J'envoie enfin le mail accompagné de l'exposé à mon professeur. J'y ai passé toute l'après-midi ! Il est composé en grande partie de copier-coller mais je ne me voyais pas le faire avec Noah ou Taylor.

Qu'est-ce que j'ai oublié ?

Cette question me turlupine depuis que Taylor m'a laissé. Et j'ai beau chercher dans ma mémoire, le voile flou masque tout ce qui s'est passé après l'arrivée d'Anyka dans le jardin.

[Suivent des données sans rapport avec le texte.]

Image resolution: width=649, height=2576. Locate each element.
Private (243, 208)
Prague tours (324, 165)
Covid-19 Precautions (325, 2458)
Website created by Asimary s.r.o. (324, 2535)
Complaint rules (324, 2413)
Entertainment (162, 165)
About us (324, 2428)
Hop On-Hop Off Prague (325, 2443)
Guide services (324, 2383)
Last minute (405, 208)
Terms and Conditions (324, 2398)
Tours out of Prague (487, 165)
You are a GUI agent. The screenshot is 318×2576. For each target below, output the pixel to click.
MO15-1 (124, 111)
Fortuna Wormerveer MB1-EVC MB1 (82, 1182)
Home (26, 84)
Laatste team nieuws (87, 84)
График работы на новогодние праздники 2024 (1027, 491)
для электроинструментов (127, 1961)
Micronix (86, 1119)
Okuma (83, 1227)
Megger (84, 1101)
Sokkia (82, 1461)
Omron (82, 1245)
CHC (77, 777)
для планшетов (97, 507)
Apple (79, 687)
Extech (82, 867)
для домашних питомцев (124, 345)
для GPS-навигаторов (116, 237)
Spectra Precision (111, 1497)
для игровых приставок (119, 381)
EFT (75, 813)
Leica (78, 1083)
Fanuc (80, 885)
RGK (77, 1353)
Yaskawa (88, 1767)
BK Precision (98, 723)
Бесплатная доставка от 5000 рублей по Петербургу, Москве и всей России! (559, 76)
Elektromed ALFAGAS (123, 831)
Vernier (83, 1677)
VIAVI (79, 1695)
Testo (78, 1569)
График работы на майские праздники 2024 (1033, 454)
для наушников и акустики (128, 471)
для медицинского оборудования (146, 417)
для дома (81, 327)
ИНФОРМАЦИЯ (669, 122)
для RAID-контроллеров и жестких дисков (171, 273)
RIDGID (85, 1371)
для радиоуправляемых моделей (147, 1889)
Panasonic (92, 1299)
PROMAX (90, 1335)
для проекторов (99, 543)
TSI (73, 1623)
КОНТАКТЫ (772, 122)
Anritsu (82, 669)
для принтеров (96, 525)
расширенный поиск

Je m'écarte de mon bureau sur lequel je travaille depuis ce midi pour aller dans la cuisine. J'ai réussi à finir de tout ranger et nettoyer en une heure après le départ des garçons. Mon père va probablement rentrer dans la journée, ou pas d'ailleurs, je n'en sais rien. Je préfère faire comme si la soirée n'avait pas eu lieu. Pour éviter sa colère et aussi pouvoir fuir les souvenirs qui me reviennent trop souvent pour que je les ignore.

J'attrape le pichet de limonade afin de me servir un verre. Je pars vers le salon d'été.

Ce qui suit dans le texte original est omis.